_AVAILABLE DATA_

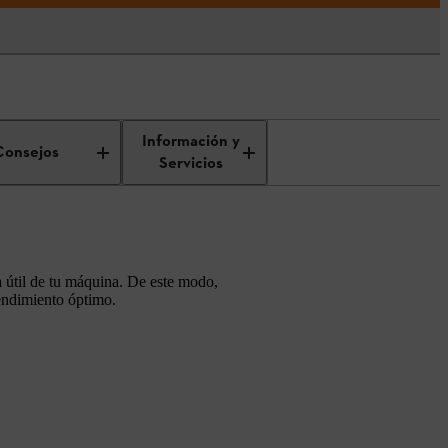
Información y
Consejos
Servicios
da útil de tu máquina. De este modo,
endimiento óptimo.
--
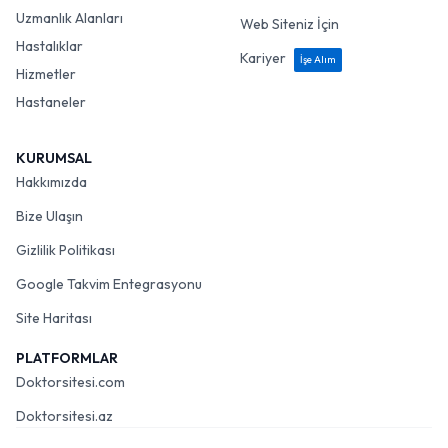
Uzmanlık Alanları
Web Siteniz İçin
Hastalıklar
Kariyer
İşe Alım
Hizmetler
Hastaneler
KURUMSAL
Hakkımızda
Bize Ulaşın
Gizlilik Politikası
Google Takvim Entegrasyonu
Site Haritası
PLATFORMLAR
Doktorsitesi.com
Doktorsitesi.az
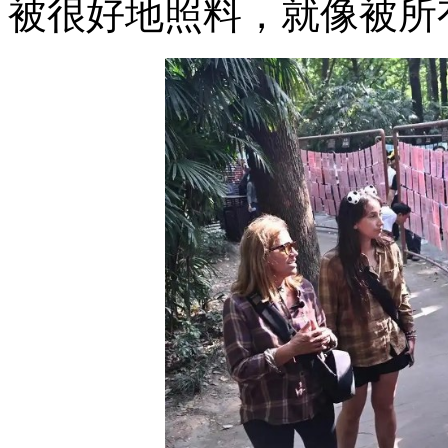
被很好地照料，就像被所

_WHAT IS REQUIRED_
From the material above, reproduce only what runs from the line holding "Uzmanlık Alanları" down to the line holding "被很好地照料，就像被所", both included, pictures excluded.

_OUTPUT FOR THIS TASK_
Uzmanlık Alanları
Web Siteniz İçin
Hastalıklar
Kariyer
İşe Alım
Hizmetler
Hastaneler
KURUMSAL
Hakkımızda
Bize Ulaşın
Gizlilik Politikası
Google Takvim Entegrasyonu
Site Haritası
PLATFORMLAR
Doktorsitesi.com
Doktorsitesi.az
被很好地照料，就像被所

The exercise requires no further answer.